## Records from a data source:
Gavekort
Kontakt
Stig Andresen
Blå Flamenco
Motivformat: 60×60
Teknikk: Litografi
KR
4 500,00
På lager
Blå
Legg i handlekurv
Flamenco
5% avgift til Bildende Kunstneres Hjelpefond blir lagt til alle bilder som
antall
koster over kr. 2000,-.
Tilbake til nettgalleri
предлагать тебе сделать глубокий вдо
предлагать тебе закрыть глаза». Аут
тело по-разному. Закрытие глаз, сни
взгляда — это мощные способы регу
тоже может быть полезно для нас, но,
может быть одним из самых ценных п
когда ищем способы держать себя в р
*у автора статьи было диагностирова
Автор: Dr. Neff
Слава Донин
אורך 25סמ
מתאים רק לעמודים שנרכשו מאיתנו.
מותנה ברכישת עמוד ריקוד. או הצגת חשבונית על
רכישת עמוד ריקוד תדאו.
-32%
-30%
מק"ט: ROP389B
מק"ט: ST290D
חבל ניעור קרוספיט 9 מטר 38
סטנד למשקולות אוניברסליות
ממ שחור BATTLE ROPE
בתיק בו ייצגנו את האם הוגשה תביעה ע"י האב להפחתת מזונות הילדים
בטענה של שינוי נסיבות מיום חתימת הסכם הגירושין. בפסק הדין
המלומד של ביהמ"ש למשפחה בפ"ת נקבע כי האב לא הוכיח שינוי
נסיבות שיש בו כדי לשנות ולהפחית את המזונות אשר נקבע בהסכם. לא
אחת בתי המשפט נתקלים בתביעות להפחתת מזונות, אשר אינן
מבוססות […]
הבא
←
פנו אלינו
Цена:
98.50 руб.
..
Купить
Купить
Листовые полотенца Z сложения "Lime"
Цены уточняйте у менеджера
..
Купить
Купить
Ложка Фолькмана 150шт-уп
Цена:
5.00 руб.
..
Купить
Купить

## What to do:
If a line above contains the word "предлагать", list it.

## Written answer:
предлагать тебе сделать глубокий вдо
предлагать тебе закрыть глаза». Аут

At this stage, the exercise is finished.